• [Excerpted records]:
-*-
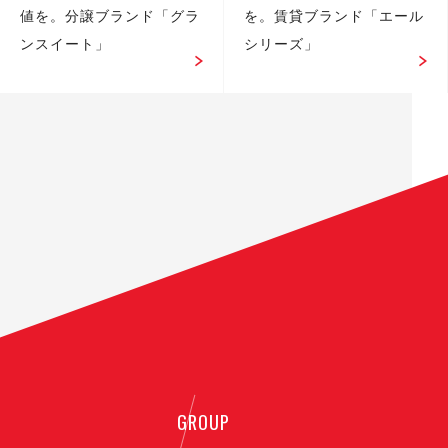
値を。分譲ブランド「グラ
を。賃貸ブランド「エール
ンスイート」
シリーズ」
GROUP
-*-
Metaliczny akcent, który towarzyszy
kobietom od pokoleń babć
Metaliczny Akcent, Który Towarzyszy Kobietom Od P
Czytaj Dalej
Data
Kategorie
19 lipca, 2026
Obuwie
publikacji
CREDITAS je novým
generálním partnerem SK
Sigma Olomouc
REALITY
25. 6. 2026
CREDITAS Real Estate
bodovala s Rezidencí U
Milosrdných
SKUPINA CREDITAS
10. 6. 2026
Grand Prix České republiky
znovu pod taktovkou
-*-
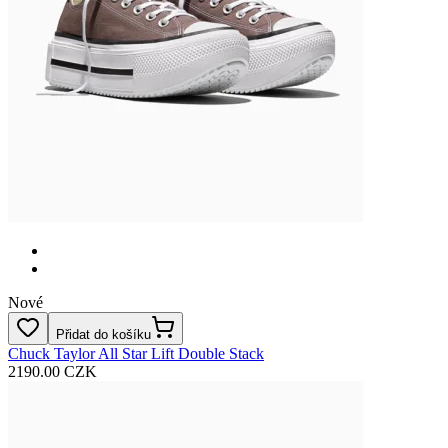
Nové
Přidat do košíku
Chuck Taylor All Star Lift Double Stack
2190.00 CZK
-*-
• [What the task asks]:
Give back precisely the lines above that start at the line containing "bodovala s Rezidencí U" and end at the line containing "znovu pod taktovkou", inclusive. No other lines belong in the output.

• [Your response]:
bodovala s Rezidencí U
Milosrdných
SKUPINA CREDITAS
10. 6. 2026
Grand Prix České republiky
znovu pod taktovkou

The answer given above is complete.